Calculation of Filing Fee Tables

Form S-8

(Form Type)

CBRE Group, Inc.

(Exact Name of Registrant as Specified in its Charter)

Table 1: Newly Registered Securities

 

               
Security Type   Security
Class Title
  Fee
Calculation
Rule
  Amount
Registered (1)
  Proposed
Maximum
Offering Price
Per Unit
  Maximum Aggregate
Offering Price
  Fee Rate   Amount of
Registration
Fee
               

Equity

  Class A common stock, par value $0.01 per share   Other (2)   7,700,000   $78.05 (2)   $600,946,500.00 (2)   0.0000927   $55,707.74
         
Total Offering Amounts     $600,946,500.00     $55,707.74
         
Total Fee Offsets        
         
Net Fee Due               $55,707.74

 

(1)

Represents 7,700,000 shares of the Registrant’s Class A Common Stock (“common stock”) issuable under the CBRE Group, Inc. 2019 Amended and Restated Equity Incentive Plan (the “A&R 2019 Plan”).
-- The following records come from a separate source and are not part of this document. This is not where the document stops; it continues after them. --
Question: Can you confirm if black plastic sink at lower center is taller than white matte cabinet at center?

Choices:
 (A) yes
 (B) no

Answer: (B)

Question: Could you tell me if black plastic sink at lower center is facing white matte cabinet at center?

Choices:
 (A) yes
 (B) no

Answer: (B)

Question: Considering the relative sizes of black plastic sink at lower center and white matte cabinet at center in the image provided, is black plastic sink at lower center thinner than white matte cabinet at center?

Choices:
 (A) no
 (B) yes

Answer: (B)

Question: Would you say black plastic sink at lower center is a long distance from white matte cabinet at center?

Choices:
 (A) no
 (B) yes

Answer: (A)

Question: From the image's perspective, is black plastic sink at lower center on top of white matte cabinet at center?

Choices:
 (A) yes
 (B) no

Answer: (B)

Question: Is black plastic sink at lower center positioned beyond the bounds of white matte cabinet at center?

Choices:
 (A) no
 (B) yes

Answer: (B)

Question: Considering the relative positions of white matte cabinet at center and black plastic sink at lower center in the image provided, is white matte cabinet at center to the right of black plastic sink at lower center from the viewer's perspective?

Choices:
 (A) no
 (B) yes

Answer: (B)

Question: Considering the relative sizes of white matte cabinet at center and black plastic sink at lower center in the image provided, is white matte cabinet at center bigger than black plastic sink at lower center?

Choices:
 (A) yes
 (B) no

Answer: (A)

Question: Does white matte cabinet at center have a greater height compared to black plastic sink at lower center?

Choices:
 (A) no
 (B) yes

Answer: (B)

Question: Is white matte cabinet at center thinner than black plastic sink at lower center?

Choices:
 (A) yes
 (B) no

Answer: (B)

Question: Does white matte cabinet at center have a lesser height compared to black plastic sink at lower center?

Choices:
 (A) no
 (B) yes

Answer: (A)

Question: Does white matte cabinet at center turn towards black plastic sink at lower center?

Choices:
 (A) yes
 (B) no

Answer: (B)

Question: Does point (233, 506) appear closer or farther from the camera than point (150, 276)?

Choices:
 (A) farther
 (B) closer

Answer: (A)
Pursuant to Rule 416(a) under the Securities Act of 1933, as amended (the “Securities Act”), this Registration Statement shall also cover any additional shares of common stock which become issuable under the A&R 2019 Plan by reason of any stock split, stock dividend, recapitalization or any other similar transaction, effected without receipt of consideration, which results in an increase in the Registrant’s outstanding shares of common stock.

 

(2)

Estimated pursuant to Rules 457(c) and 457(h) under the Securities Act solely for the purpose of calculating the registration fee, based on the average of the high and low prices of the Registrant’s Class A common stock as reported on the New York Stock Exchange on May 24, 2022.